Google has issued an urgent Chrome 136 update, patching a high-severity vulnerability (CVE-2025-4664) that already has an exploit circulating publicly.
The latest release, now live as version 136.0.7103.113/.114 for Windows and macOS and 136.0.7103.113 for Linux, addresses four vulnerabilities. Most critically, one of them—reported by independent security researcher Vsevolod Kokorin (known as Slonser)—could already be under active exploitation.
Google flagged CVE-2025-4664 as an “insufficient policy enforcement” issue in Chrome’s Loader component. While the company didn’t reveal technical details, a NIST advisory warns that a remote attacker could exploit it to leak cross-origin data using a specially crafted HTML page.

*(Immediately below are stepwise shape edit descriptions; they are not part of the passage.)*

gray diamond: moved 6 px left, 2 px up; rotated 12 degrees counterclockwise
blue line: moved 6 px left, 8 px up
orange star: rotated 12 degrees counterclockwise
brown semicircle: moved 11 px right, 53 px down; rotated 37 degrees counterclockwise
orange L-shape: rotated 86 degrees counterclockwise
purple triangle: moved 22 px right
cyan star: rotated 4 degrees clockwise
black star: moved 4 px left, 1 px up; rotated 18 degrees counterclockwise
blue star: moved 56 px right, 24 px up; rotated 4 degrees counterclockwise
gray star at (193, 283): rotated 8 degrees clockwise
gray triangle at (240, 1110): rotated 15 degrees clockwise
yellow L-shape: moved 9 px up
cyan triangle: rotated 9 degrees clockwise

The vulnerability came to light after Kokorin posted a technical breakdown on X (formerly Twitter), showing how an attacker could tweak the Link header used by Chrome in sub-resource requests. This trick could expose query parameters containing sensitive user information.

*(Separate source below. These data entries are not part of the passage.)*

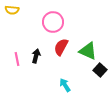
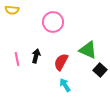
red semicircle: moved 15 px down
green triangle: moved 1 px up
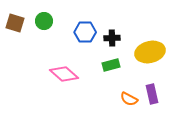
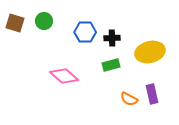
pink diamond: moved 2 px down
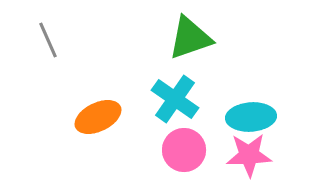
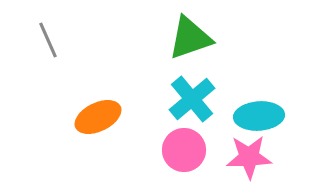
cyan cross: moved 17 px right; rotated 15 degrees clockwise
cyan ellipse: moved 8 px right, 1 px up
pink star: moved 2 px down
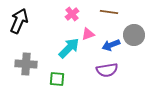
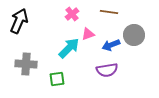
green square: rotated 14 degrees counterclockwise
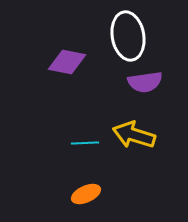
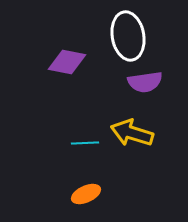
yellow arrow: moved 2 px left, 2 px up
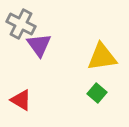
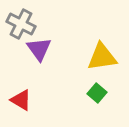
purple triangle: moved 4 px down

Kokorin pointed out that developers often overlook how images loaded from third-party sources could serve as vectors for this kind of data theft.

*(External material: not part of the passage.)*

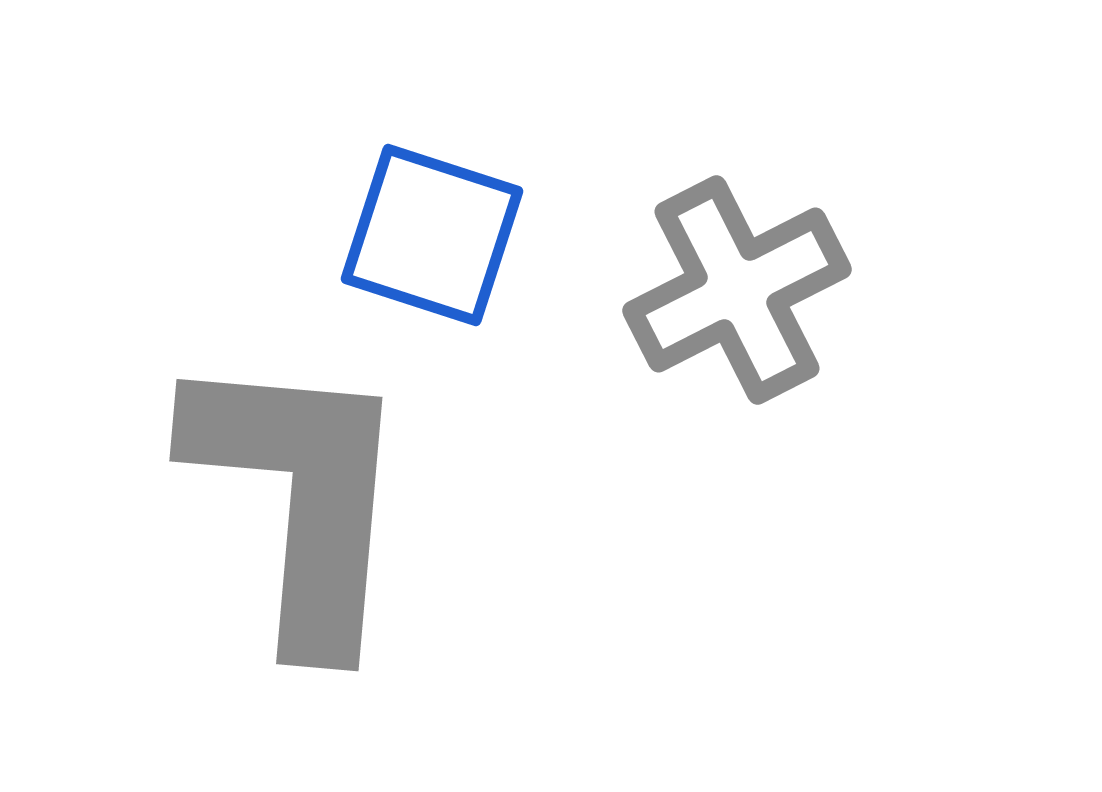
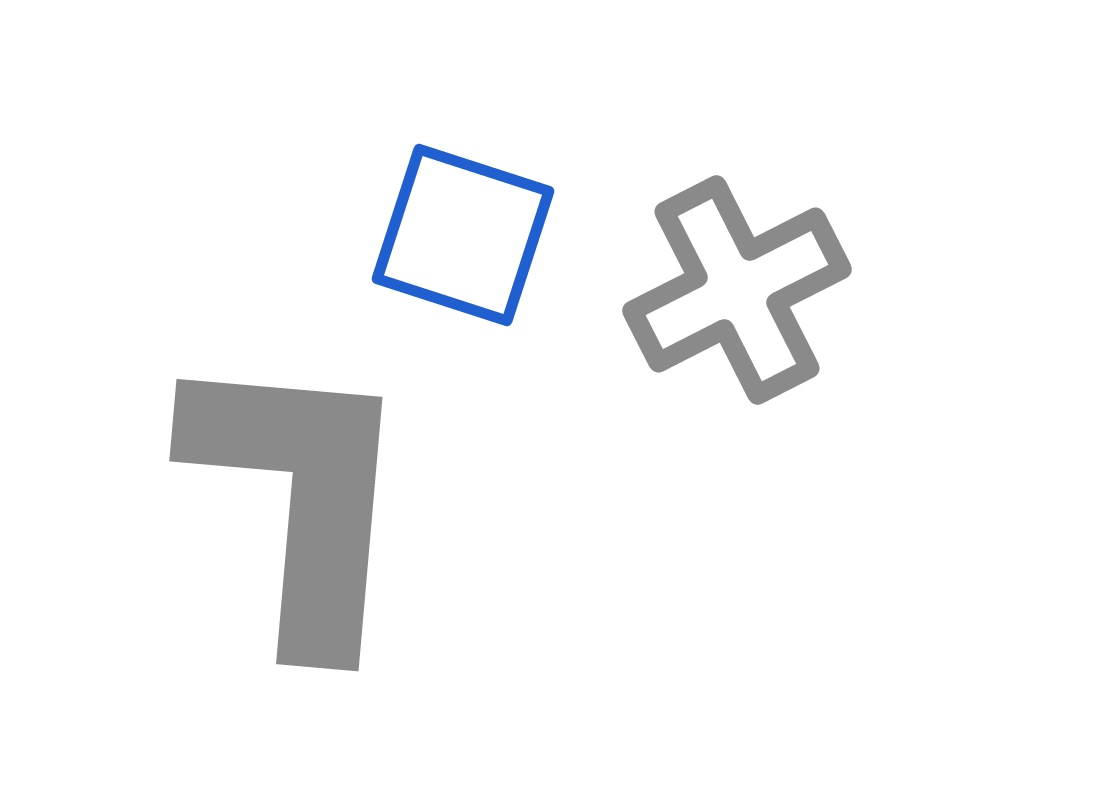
blue square: moved 31 px right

Alongside this critical bug, Google also patched CVE-2025-4609, another high-severity flaw affecting Chrome’s Mojo component. Described as an “incorrect handle provided in unspecified circumstances,” this issue was also reported externally but hasn’t been tied to any known exploits so far.
Although Google hasn’t confirmed whether CVE-2025-4664 has been exploited in live attacks, its wording—“exploit exists in the wild”—typically signals the risk of active abuse.
Security experts strongly recommend updating Chrome immediately. Once exploit details are public, cybercriminals are quick to take advantage—sometimes within hours.